Material shown:
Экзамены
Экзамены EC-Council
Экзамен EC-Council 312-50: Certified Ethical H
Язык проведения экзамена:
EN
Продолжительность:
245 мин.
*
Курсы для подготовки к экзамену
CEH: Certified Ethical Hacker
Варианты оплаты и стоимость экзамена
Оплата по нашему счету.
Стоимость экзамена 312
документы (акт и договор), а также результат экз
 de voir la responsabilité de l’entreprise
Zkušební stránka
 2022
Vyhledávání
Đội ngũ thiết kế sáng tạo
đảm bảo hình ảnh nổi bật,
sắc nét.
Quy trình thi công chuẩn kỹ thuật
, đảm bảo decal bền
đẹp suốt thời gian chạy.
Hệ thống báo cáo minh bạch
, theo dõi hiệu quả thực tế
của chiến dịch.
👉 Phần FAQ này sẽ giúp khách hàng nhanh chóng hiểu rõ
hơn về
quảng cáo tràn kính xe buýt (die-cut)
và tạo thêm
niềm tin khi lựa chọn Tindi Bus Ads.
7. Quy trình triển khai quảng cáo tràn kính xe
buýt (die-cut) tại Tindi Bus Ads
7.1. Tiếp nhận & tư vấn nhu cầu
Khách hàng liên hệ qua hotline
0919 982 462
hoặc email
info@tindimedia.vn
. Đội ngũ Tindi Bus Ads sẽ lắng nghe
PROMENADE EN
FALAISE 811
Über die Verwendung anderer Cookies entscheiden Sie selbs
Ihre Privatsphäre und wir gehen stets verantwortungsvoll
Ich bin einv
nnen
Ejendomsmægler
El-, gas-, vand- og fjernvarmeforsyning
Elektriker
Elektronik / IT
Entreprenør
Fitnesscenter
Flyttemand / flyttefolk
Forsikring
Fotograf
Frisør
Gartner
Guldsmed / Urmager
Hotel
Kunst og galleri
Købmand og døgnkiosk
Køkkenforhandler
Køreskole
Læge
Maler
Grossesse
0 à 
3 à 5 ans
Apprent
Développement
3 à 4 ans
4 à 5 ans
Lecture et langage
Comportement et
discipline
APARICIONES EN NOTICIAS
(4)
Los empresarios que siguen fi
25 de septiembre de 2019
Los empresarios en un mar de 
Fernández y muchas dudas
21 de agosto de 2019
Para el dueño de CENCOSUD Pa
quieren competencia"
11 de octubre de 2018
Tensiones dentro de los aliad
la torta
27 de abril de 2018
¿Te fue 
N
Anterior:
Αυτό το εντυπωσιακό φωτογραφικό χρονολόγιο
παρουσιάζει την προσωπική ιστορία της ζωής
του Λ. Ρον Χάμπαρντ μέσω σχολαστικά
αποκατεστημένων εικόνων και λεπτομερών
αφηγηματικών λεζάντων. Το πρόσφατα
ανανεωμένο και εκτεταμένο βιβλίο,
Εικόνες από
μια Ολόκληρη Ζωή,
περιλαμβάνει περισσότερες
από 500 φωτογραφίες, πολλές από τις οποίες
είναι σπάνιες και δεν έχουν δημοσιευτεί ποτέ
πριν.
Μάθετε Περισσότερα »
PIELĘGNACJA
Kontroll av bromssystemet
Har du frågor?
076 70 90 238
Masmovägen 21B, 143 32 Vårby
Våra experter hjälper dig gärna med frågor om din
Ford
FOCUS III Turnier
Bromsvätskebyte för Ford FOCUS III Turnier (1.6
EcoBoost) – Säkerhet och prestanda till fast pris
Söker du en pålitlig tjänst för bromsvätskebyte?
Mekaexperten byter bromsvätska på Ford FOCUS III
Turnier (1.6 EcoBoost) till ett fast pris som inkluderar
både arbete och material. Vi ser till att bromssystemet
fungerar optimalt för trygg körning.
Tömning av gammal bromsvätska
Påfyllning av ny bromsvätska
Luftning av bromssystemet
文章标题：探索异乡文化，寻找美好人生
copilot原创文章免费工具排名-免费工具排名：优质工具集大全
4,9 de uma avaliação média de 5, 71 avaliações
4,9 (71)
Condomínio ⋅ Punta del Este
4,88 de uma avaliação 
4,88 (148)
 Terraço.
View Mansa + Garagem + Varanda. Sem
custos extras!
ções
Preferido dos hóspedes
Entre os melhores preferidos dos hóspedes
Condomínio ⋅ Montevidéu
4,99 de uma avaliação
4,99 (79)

Prompt:
Give the data again, unchanged in every line.

Result for this task:
Экзамены
Экзамены EC-Council
Экзамен EC-Council 312-50: Certified Ethical H
Язык проведения экзамена:
EN
Продолжительность:
245 мин.
*
Курсы для подготовки к экзамену
CEH: Certified Ethical Hacker
Варианты оплаты и стоимость экзамена
Оплата по нашему счету.
Стоимость экзамена 312
документы (акт и договор), а также результат экз
 de voir la responsabilité de l’entreprise
Zkušební stránka
 2022
Vyhledávání
Đội ngũ thiết kế sáng tạo
đảm bảo hình ảnh nổi bật,
sắc nét.
Quy trình thi công chuẩn kỹ thuật
, đảm bảo decal bền
đẹp suốt thời gian chạy.
Hệ thống báo cáo minh bạch
, theo dõi hiệu quả thực tế
của chiến dịch.
👉 Phần FAQ này sẽ giúp khách hàng nhanh chóng hiểu rõ
hơn về
quảng cáo tràn kính xe buýt (die-cut)
và tạo thêm
niềm tin khi lựa chọn Tindi Bus Ads.
7. Quy trình triển khai quảng cáo tràn kính xe
buýt (die-cut) tại Tindi Bus Ads
7.1. Tiếp nhận & tư vấn nhu cầu
Khách hàng liên hệ qua hotline
0919 982 462
hoặc email
info@tindimedia.vn
. Đội ngũ Tindi Bus Ads sẽ lắng nghe
PROMENADE EN
FALAISE 811
Über die Verwendung anderer Cookies entscheiden Sie selbs
Ihre Privatsphäre und wir gehen stets verantwortungsvoll
Ich bin einv
nnen
Ejendomsmægler
El-, gas-, vand- og fjernvarmeforsyning
Elektriker
Elektronik / IT
Entreprenør
Fitnesscenter
Flyttemand / flyttefolk
Forsikring
Fotograf
Frisør
Gartner
Guldsmed / Urmager
Hotel
Kunst og galleri
Købmand og døgnkiosk
Køkkenforhandler
Køreskole
Læge
Maler
Grossesse
0 à 
3 à 5 ans
Apprent
Développement
3 à 4 ans
4 à 5 ans
Lecture et langage
Comportement et
discipline
APARICIONES EN NOTICIAS
(4)
Los empresarios que siguen fi
25 de septiembre de 2019
Los empresarios en un mar de 
Fernández y muchas dudas
21 de agosto de 2019
Para el dueño de CENCOSUD Pa
quieren competencia"
11 de octubre de 2018
Tensiones dentro de los aliad
la torta
27 de abril de 2018
¿Te fue 
N
Anterior:
Αυτό το εντυπωσιακό φωτογραφικό χρονολόγιο
παρουσιάζει την προσωπική ιστορία της ζωής
του Λ. Ρον Χάμπαρντ μέσω σχολαστικά
αποκατεστημένων εικόνων και λεπτομερών
αφηγηματικών λεζάντων. Το πρόσφατα
ανανεωμένο και εκτεταμένο βιβλίο,
Εικόνες από
μια Ολόκληρη Ζωή,
περιλαμβάνει περισσότερες
από 500 φωτογραφίες, πολλές από τις οποίες
είναι σπάνιες και δεν έχουν δημοσιευτεί ποτέ
πριν.
Μάθετε Περισσότερα »
PIELĘGNACJA
Kontroll av bromssystemet
Har du frågor?
076 70 90 238
Masmovägen 21B, 143 32 Vårby
Våra experter hjälper dig gärna med frågor om din
Ford
FOCUS III Turnier
Bromsvätskebyte för Ford FOCUS III Turnier (1.6
EcoBoost) – Säkerhet och prestanda till fast pris
Söker du en pålitlig tjänst för bromsvätskebyte?
Mekaexperten byter bromsvätska på Ford FOCUS III
Turnier (1.6 EcoBoost) till ett fast pris som inkluderar
både arbete och material. Vi ser till att bromssystemet
fungerar optimalt för trygg körning.
Tömning av gammal bromsvätska
Påfyllning av ny bromsvätska
Luftning av bromssystemet
文章标题：探索异乡文化，寻找美好人生
copilot原创文章免费工具排名-免费工具排名：优质工具集大全
4,9 de uma avaliação média de 5, 71 avaliações
4,9 (71)
Condomínio ⋅ Punta del Este
4,88 de uma avaliação 
4,88 (148)
 Terraço.
View Mansa + Garagem + Varanda. Sem
custos extras!
ções
Preferido dos hóspedes
Entre os melhores preferidos dos hóspedes
Condomínio ⋅ Montevidéu
4,99 de uma avaliação
4,99 (79)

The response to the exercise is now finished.